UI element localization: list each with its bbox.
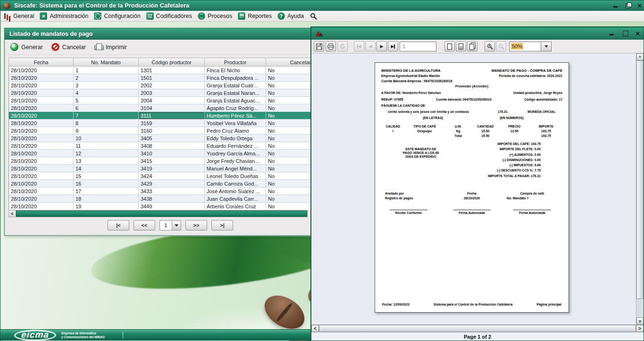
zoom-out-button[interactable] [496, 41, 506, 51]
table-row[interactable]: 28/10/202083159Yosibel Vera VillafañaNo [9, 119, 311, 127]
table-cell[interactable]: No [266, 142, 311, 150]
table-cell[interactable]: Yosibel Vera Villafaña [205, 119, 266, 127]
menu-codificadores[interactable]: 010101 Codificadores [145, 12, 195, 20]
table-row[interactable]: 28/10/2020113408Eduardo Fernández ...No [9, 142, 311, 150]
table-row[interactable]: 28/10/202093160Pedro Cruz ÁlamoNo [9, 127, 311, 135]
table-row[interactable]: 28/10/202011301Finca El NichoNo [9, 67, 311, 74]
table-row[interactable]: 28/10/202073111Humberto Pérez Sá...No [9, 112, 311, 119]
table-row[interactable]: 28/10/2020193449Arbenis Corales CruzNo [9, 203, 311, 210]
table-cell[interactable]: 28/10/2020 [9, 97, 74, 104]
refresh-button[interactable] [337, 41, 348, 51]
table-cell[interactable]: 28/10/2020 [9, 135, 74, 142]
table-cell[interactable]: Eduardo Fernández ... [205, 142, 266, 150]
page-width-view-button[interactable] [456, 41, 466, 51]
table-row[interactable]: 28/10/202042003Granja Estatal Naran...No [9, 89, 311, 97]
table-cell[interactable]: 7 [74, 112, 139, 119]
next-page-button[interactable]: >> [185, 220, 207, 230]
preview-horizontal-scrollbar[interactable]: < > [311, 324, 644, 332]
table-row[interactable]: 28/10/202032002Granja Estatal Cuatr...No [9, 82, 311, 89]
maximize-icon[interactable] [622, 31, 629, 36]
column-header-codigo-productor[interactable]: Código productor [139, 58, 205, 67]
close-icon[interactable]: × [637, 3, 642, 9]
table-cell[interactable]: 3160 [139, 127, 205, 135]
table-cell[interactable]: Camilo Carroza God... [205, 180, 266, 188]
scrollbar-thumb[interactable] [319, 325, 636, 332]
table-cell[interactable]: 3419 [139, 165, 205, 172]
table-cell[interactable]: Leonel Toledo Dueñas [205, 172, 266, 180]
table-cell[interactable]: 3 [74, 82, 139, 89]
table-cell[interactable]: 28/10/2020 [9, 119, 74, 127]
table-row[interactable]: 28/10/2020123410Yusdrey García Alma...No [9, 150, 311, 157]
table-cell[interactable]: No [266, 97, 311, 104]
table-cell[interactable]: 28/10/2020 [9, 150, 74, 157]
table-cell[interactable]: Yusdrey García Alma... [205, 150, 266, 157]
table-cell[interactable]: 4 [74, 89, 139, 97]
table-cell[interactable]: 3405 [139, 135, 205, 142]
last-page-button[interactable]: >| [211, 220, 233, 230]
table-row[interactable]: 28/10/2020153424Leonel Toledo DueñasNo [9, 172, 311, 180]
table-cell[interactable]: 16 [74, 180, 139, 188]
minimize-icon[interactable] [609, 31, 616, 36]
table-cell[interactable]: No [266, 89, 311, 97]
single-page-view-button[interactable] [444, 41, 455, 51]
table-cell[interactable]: No [266, 67, 311, 74]
table-cell[interactable]: 11 [74, 142, 139, 150]
close-icon[interactable]: × [636, 31, 640, 36]
menu-reportes[interactable]: Reportes [237, 12, 275, 20]
table-cell[interactable]: 28/10/2020 [9, 157, 74, 165]
table-cell[interactable]: Eddy Toledo Ortega [205, 135, 266, 142]
table-cell[interactable]: 28/10/2020 [9, 180, 74, 188]
first-page-button[interactable]: ◀ [354, 41, 364, 51]
table-cell[interactable]: 28/10/2020 [9, 203, 74, 210]
first-page-button[interactable]: |< [108, 220, 129, 230]
table-cell[interactable]: 3429 [139, 180, 205, 188]
preview-titlebar[interactable]: × [311, 27, 644, 40]
table-cell[interactable]: No [266, 157, 311, 165]
table-cell[interactable]: No [266, 195, 311, 203]
table-cell[interactable]: 28/10/2020 [9, 172, 74, 180]
main-titlebar[interactable]: Siscafe: Sistema para el Control de la P… [0, 0, 644, 11]
table-row[interactable]: 28/10/2020143419Manuel Angel Ménd...No [9, 165, 311, 172]
table-cell[interactable]: 28/10/2020 [9, 67, 74, 74]
scroll-left-icon[interactable]: < [9, 211, 16, 217]
previous-page-button[interactable]: << [134, 220, 155, 230]
table-cell[interactable]: Arbenis Corales Cruz [205, 203, 266, 210]
scroll-up-icon[interactable]: ^ [636, 53, 644, 60]
table-cell[interactable]: 5 [74, 97, 139, 104]
mandates-titlebar[interactable]: Listado de mandatos de pago [5, 28, 310, 40]
table-row[interactable]: 28/10/2020163429Camilo Carroza God...No [9, 180, 311, 188]
table-cell[interactable]: 3449 [139, 203, 205, 210]
table-row[interactable]: 28/10/202052004Granja Estatal Aguac...No [9, 97, 311, 104]
zoom-level-combo[interactable]: 50% [509, 42, 552, 51]
table-cell[interactable]: 3104 [139, 104, 205, 112]
table-cell[interactable]: 2003 [139, 89, 205, 97]
minimize-icon[interactable] [613, 3, 619, 9]
menu-search[interactable] [309, 12, 320, 20]
table-cell[interactable]: 15 [74, 172, 139, 180]
table-cell[interactable]: 28/10/2020 [9, 142, 74, 150]
table-cell[interactable]: Granja Estatal Naran... [205, 89, 266, 97]
mandates-horizontal-scrollbar[interactable]: < [8, 210, 308, 217]
table-cell[interactable]: 3415 [139, 157, 205, 165]
table-cell[interactable]: No [266, 119, 311, 127]
table-cell[interactable]: 28/10/2020 [9, 82, 74, 89]
table-row[interactable]: 28/10/2020133415Jorge Fredy Chavian...No [9, 157, 311, 165]
table-cell[interactable]: No [266, 104, 311, 112]
table-cell[interactable]: 28/10/2020 [9, 188, 74, 195]
table-cell[interactable]: Granja Estatal Cuatr... [205, 82, 266, 89]
table-cell[interactable]: 19 [74, 203, 139, 210]
table-cell[interactable]: José Antonio Suárez ... [205, 188, 266, 195]
menu-procesos[interactable]: Procesos [197, 12, 235, 20]
table-cell[interactable]: 1 [74, 67, 139, 74]
menu-ayuda[interactable]: Ayuda [276, 12, 307, 20]
table-cell[interactable]: 3438 [139, 195, 205, 203]
table-cell[interactable]: 13 [74, 157, 139, 165]
table-cell[interactable]: 28/10/2020 [9, 112, 74, 119]
table-cell[interactable]: No [266, 82, 311, 89]
table-cell[interactable]: 1301 [139, 67, 205, 74]
table-cell[interactable]: 28/10/2020 [9, 127, 74, 135]
restore-icon[interactable] [625, 3, 632, 9]
save-button[interactable] [314, 41, 324, 51]
table-cell[interactable]: No [266, 172, 311, 180]
multi-page-view-button[interactable] [467, 41, 477, 51]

######

- **WHAT IS NEEDED**: Would you reproduce each line of the material exactly, omitting the images?

- **ANSWER TO THIS EXERCISE**:
UI element localization: list each with its bbox.
zoom-out-button[interactable] [496, 41, 506, 51]
table-row[interactable]: 28/10/202083159Yosibel Vera VillafañaNo [9, 119, 311, 127]
table-cell[interactable]: No [266, 142, 311, 150]
table-cell[interactable]: Yosibel Vera Villafaña [205, 119, 266, 127]
menu-codificadores[interactable]: 010101 Codificadores [145, 12, 195, 20]
table-row[interactable]: 28/10/2020113408Eduardo Fernández ...No [9, 142, 311, 150]
table-row[interactable]: 28/10/202093160Pedro Cruz ÁlamoNo [9, 127, 311, 135]
table-row[interactable]: 28/10/202011301Finca El NichoNo [9, 67, 311, 74]
table-row[interactable]: 28/10/202073111Humberto Pérez Sá...No [9, 112, 311, 119]
table-row[interactable]: 28/10/2020193449Arbenis Corales CruzNo [9, 203, 311, 210]
table-cell[interactable]: 28/10/2020 [9, 97, 74, 104]
refresh-button[interactable] [337, 41, 348, 51]
table-cell[interactable]: 28/10/2020 [9, 135, 74, 142]
table-cell[interactable]: Eduardo Fernández ... [205, 142, 266, 150]
page-width-view-button[interactable] [456, 41, 466, 51]
table-row[interactable]: 28/10/202042003Granja Estatal Naran...No [9, 89, 311, 97]
table-cell[interactable]: 7 [74, 112, 139, 119]
next-page-button[interactable]: >> [185, 220, 207, 230]
preview-horizontal-scrollbar[interactable]: < > [311, 324, 644, 332]
table-row[interactable]: 28/10/202032002Granja Estatal Cuatr...No [9, 82, 311, 89]
maximize-icon[interactable] [622, 31, 629, 36]
column-header-codigo-productor[interactable]: Código productor [139, 58, 205, 67]
close-icon[interactable]: × [637, 3, 642, 9]
table-cell[interactable]: 3160 [139, 127, 205, 135]
table-cell[interactable]: Camilo Carroza God... [205, 180, 266, 188]
scrollbar-thumb[interactable] [319, 325, 636, 332]
table-cell[interactable]: 3419 [139, 165, 205, 172]
table-cell[interactable]: Leonel Toledo Dueñas [205, 172, 266, 180]
table-cell[interactable]: 3 [74, 82, 139, 89]
table-cell[interactable]: 28/10/2020 [9, 119, 74, 127]
table-row[interactable]: 28/10/2020123410Yusdrey García Alma...No [9, 150, 311, 157]
table-cell[interactable]: No [266, 97, 311, 104]
table-cell[interactable]: 28/10/2020 [9, 150, 74, 157]
table-cell[interactable]: Yusdrey García Alma... [205, 150, 266, 157]
table-cell[interactable]: 4 [74, 89, 139, 97]
table-cell[interactable]: 3405 [139, 135, 205, 142]
last-page-button[interactable]: >| [211, 220, 233, 230]
table-row[interactable]: 28/10/2020153424Leonel Toledo DueñasNo [9, 172, 311, 180]
table-cell[interactable]: 16 [74, 180, 139, 188]
minimize-icon[interactable] [609, 31, 616, 36]
table-cell[interactable]: No [266, 89, 311, 97]
single-page-view-button[interactable] [444, 41, 455, 51]
table-cell[interactable]: No [266, 67, 311, 74]
table-cell[interactable]: 11 [74, 142, 139, 150]
close-icon[interactable]: × [636, 31, 640, 36]
menu-reportes[interactable]: Reportes [237, 12, 275, 20]
table-cell[interactable]: 28/10/2020 [9, 157, 74, 165]
table-cell[interactable]: Eddy Toledo Ortega [205, 135, 266, 142]
table-cell[interactable]: 28/10/2020 [9, 180, 74, 188]
first-page-button[interactable]: ◀ [354, 41, 364, 51]
table-cell[interactable]: 28/10/2020 [9, 203, 74, 210]
first-page-button[interactable]: |< [108, 220, 129, 230]
table-cell[interactable]: 3429 [139, 180, 205, 188]
preview-titlebar[interactable]: × [311, 27, 644, 40]
table-cell[interactable]: No [266, 157, 311, 165]
table-cell[interactable]: No [266, 195, 311, 203]
table-cell[interactable]: 28/10/2020 [9, 172, 74, 180]
main-titlebar[interactable]: Siscafe: Sistema para el Control de la P… [0, 0, 644, 11]
table-row[interactable]: 28/10/2020143419Manuel Angel Ménd...No [9, 165, 311, 172]
table-cell[interactable]: 28/10/2020 [9, 67, 74, 74]
scroll-left-icon[interactable]: < [9, 211, 16, 217]
previous-page-button[interactable]: << [134, 220, 155, 230]
table-cell[interactable]: Arbenis Corales Cruz [205, 203, 266, 210]
scroll-up-icon[interactable]: ^ [636, 53, 644, 60]
table-cell[interactable]: 5 [74, 97, 139, 104]
mandates-titlebar[interactable]: Listado de mandatos de pago [5, 28, 310, 40]
table-row[interactable]: 28/10/2020163429Camilo Carroza God...No [9, 180, 311, 188]
table-cell[interactable]: 3449 [139, 203, 205, 210]
table-row[interactable]: 28/10/202052004Granja Estatal Aguac...No [9, 97, 311, 104]
zoom-level-combo[interactable]: 50% [509, 42, 552, 51]
table-cell[interactable]: 3104 [139, 104, 205, 112]
table-cell[interactable]: 2003 [139, 89, 205, 97]
minimize-icon[interactable] [613, 3, 619, 9]
menu-search[interactable] [309, 12, 320, 20]
table-cell[interactable]: 15 [74, 172, 139, 180]
table-cell[interactable]: 28/10/2020 [9, 142, 74, 150]
table-cell[interactable]: Granja Estatal Naran... [205, 89, 266, 97]
mandates-horizontal-scrollbar[interactable]: < [8, 210, 308, 217]
table-cell[interactable]: 3415 [139, 157, 205, 165]
table-cell[interactable]: No [266, 119, 311, 127]
table-cell[interactable]: 28/10/2020 [9, 82, 74, 89]
table-row[interactable]: 28/10/2020133415Jorge Fredy Chavian...No [9, 157, 311, 165]
table-cell[interactable]: No [266, 104, 311, 112]
table-cell[interactable]: 28/10/2020 [9, 188, 74, 195]
table-cell[interactable]: Granja Estatal Cuatr... [205, 82, 266, 89]
table-cell[interactable]: 19 [74, 203, 139, 210]
table-cell[interactable]: José Antonio Suárez ... [205, 188, 266, 195]
menu-procesos[interactable]: Procesos [197, 12, 235, 20]
table-cell[interactable]: 1 [74, 67, 139, 74]
menu-ayuda[interactable]: Ayuda [276, 12, 307, 20]
table-cell[interactable]: 3438 [139, 195, 205, 203]
table-cell[interactable]: 13 [74, 157, 139, 165]
table-cell[interactable]: 28/10/2020 [9, 112, 74, 119]
table-cell[interactable]: No [266, 82, 311, 89]
table-cell[interactable]: 1301 [139, 67, 205, 74]
table-cell[interactable]: 28/10/2020 [9, 127, 74, 135]
restore-icon[interactable] [625, 3, 632, 9]
save-button[interactable] [314, 41, 324, 51]
table-cell[interactable]: No [266, 172, 311, 180]
multi-page-view-button[interactable] [467, 41, 477, 51]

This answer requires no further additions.